━━━ RAW DATA

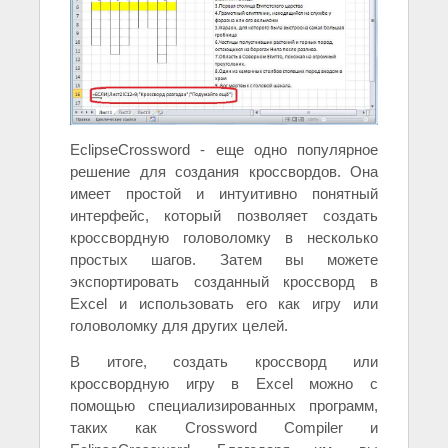
EclipseCrossword - еще одно популярное
решение для создания кроссвордов. Она
имеет простой и интуитивно понятный
интерфейс, который позволяет создать
кроссвордную головоломку в несколько
простых шагов. Затем вы можете
экспортировать созданный кроссворд в
Excel и использовать его как игру или
головоломку для других целей.
В итоге, создать кроссворд или
кроссвордную игру в Excel можно с
помощью специализированных программ,
таких как Crossword Compiler и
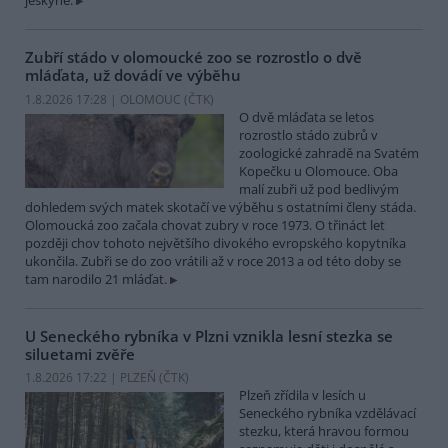
jeskyně.
Zubří stádo v olomoucké zoo se rozrostlo o dvě
mláďata, už dovádí ve výběhu
1.8.2026 17:28 | OLOMOUC (
ČTK
)
O dvě mláďata se letos
rozrostlo stádo zubrů v
zoologické zahradě na Svatém
Kopečku u Olomouce. Oba
malí zubři už pod bedlivým
dohledem svých matek skotačí ve výběhu s ostatními členy stáda.
Olomoucká zoo začala chovat zubry v roce 1973. O třináct let
později chov tohoto největšího divokého evropského kopytníka
ukončila. Zubři se do zoo vrátili až v roce 2013 a od této doby se
tam narodilo 21 mláďat.
U Seneckého rybníka v Plzni vznikla lesní stezka se
siluetami zvěře
1.8.2026 17:22 | PLZEŇ (
ČTK
)
Plzeň zřídila v lesích u
Seneckého rybníka vzdělávací
stezku, která hravou formou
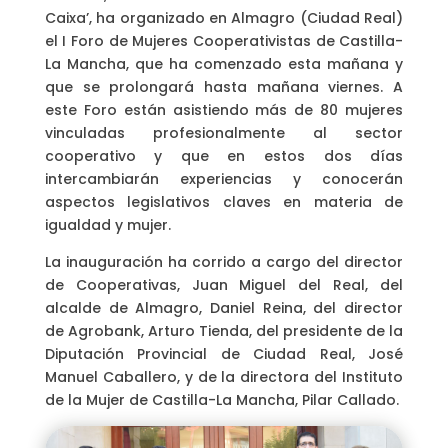
Caixa’, ha organizado en Almagro (Ciudad Real)
el I Foro de Mujeres Cooperativistas de Castilla-
La Mancha, que ha comenzado esta mañana y
que se prolongará hasta mañana viernes. A
este Foro están asistiendo más de 80 mujeres
vinculadas profesionalmente al sector
cooperativo y que en estos dos días
intercambiarán experiencias y conocerán
aspectos legislativos claves en materia de
igualdad y mujer.
La inauguración ha corrido a cargo del director
de Cooperativas, Juan Miguel del Real, del
alcalde de Almagro, Daniel Reina, del director
de Agrobank, Arturo Tienda, del presidente de la
Diputación Provincial de Ciudad Real, José
Manuel Caballero, y de la directora del Instituto
de la Mujer de Castilla-La Mancha, Pilar Callado.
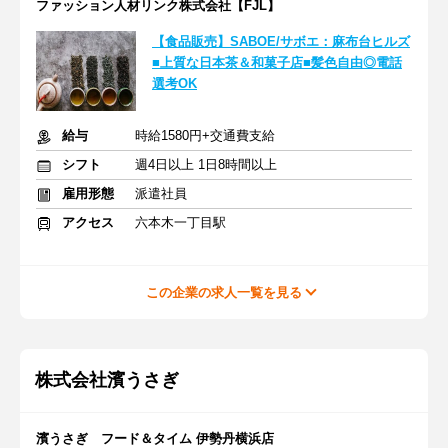
ファッション人材リンク株式会社【FJL】
【食品販売】SABOE/サボエ：麻布台ヒルズ
■上質な日本茶＆和菓子店■髪色自由◎電話
選考OK
給与
時給1580円+交通費支給
シフト
週4日以上 1日8時間以上
雇用形態
派遣社員
アクセス
六本木一丁目駅
この企業の求人一覧を見る
株式会社濱うさぎ
濱うさぎ フード＆タイム 伊勢丹横浜店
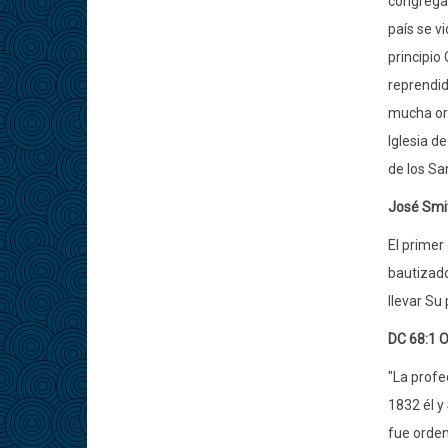
congregac
país se v
principio
reprendid
mucha ora
Iglesia de
de los Sa
José Smi
El primer
bautizado
llevar Su 
DC 68:1 O
"La profe
1832 él y
fue orden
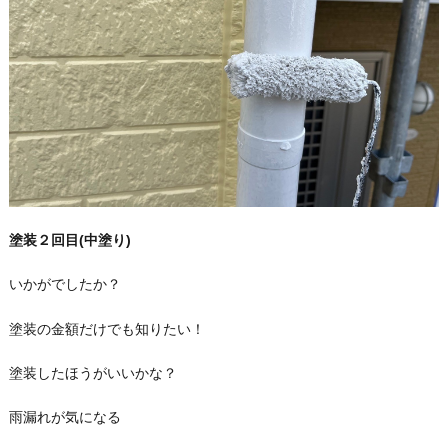
塗装２回目(中塗り)
いかがでしたか？
塗装の金額だけでも知りたい！
塗装したほうがいいかな？
雨漏れが気になる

━━━━━━

Take every line above that includes the string "кроссвордную" and return it.

кроссвордную головоломку в несколько
кроссвордную игру в Excel можно с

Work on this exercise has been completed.